Development and Validation of a Prognostic Index for Risk Stratification of Patients with Early Repolarization

Authors


Stavros Stavrakis, M.D., Ph.D., University of Oklahoma Health Sciences Center, Heart Rhythm Institute, 1200 Everett Dr, TCH 6E103, Oklahoma City, OK 73104. Fax: 405–271-2619; E-mail: stavros-stavrakis@ouhsc.edu

Abstract

Background: Early repolarization (ER) is associated with increased mortality in the general population. We sought to develop and validate a prognostic index (PI) of mortality in patients with ER.

Methods: We identified 852 consecutive patients (mean age 49 ± 12 years) with ER (J-point elevation ≥0.1 mV in inferior or lateral leads), from the VA electronic electrocardiogram (ECG) database.

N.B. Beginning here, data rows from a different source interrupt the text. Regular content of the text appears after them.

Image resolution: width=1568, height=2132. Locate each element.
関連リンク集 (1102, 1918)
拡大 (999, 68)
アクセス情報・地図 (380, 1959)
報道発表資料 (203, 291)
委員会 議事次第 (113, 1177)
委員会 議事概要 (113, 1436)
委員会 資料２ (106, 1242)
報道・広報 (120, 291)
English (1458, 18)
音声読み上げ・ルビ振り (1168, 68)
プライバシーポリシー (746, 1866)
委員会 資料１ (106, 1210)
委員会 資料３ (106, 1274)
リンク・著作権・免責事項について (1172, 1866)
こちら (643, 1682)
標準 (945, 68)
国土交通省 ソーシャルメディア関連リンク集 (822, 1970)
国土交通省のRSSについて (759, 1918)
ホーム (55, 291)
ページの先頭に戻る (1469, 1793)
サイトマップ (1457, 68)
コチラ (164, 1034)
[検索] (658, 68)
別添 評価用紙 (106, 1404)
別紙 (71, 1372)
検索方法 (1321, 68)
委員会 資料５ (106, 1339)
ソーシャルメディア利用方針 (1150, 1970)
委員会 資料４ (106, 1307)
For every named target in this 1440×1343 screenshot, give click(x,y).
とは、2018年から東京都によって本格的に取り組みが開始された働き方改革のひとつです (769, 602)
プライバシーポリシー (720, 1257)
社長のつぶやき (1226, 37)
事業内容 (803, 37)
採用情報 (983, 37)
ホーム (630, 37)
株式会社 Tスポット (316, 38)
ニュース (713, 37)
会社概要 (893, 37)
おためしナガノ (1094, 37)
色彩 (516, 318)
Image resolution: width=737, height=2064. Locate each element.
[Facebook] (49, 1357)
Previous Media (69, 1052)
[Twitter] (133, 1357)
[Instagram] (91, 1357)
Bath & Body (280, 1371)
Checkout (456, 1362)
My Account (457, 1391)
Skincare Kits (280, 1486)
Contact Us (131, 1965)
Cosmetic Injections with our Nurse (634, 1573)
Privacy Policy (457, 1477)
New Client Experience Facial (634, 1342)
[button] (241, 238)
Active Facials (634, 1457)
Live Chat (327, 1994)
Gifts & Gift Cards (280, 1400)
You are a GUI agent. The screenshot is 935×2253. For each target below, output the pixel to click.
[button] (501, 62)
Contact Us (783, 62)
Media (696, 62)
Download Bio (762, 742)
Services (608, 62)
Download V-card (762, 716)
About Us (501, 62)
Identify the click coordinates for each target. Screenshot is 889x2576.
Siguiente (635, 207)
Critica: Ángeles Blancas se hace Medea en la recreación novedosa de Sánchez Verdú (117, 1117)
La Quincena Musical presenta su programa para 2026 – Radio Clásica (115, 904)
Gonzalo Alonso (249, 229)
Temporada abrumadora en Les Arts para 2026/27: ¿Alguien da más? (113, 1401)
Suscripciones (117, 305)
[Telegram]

A random sample of age-matched patients with normal ECG was used as control (n = 257). The initial cohort was randomly split into a derivation and a validation cohort (2/3 and 1/3 of patients, respectively). A PI was derived from the weighed sum of the regression coefficients of each independent risk factor in the final model using Cox regression analysis.

Results: During a median follow-up of 6.4 years, 170 patients died. ER was associated with increased mortality compared to control (HR 1.49, 95% CI 1.05–2.12; P = 0.03). Older age, lower body mass index, non-African American race, current use of angiotensin-converting enzyme inhibitors/angiotensin receptor blockers or sulfonyureas, prolonged corrected QT (QTc), and higher ER amplitude independently predicted all-cause mortality. Annualized mortality rates were 1.3%, 2.2%, and 3.7% in the low, intermediate, and high-risk groups, respectively, in the derivation cohort (log rank P < 0.0001) and 0.8%, 1.9%, and 4.1% in the low, intermediate, and high-risk groups, respectively, in the validation cohort (log rank P < 0.0001). Model discrimination was very good (c-statistic = 0.85 and 0.80 for derivation and validation cohort, respectively).

Conclusions: A PI derived from simple clinical and ECG characteristics predicts mortality in patients with ER and may be used clinically for risk stratification.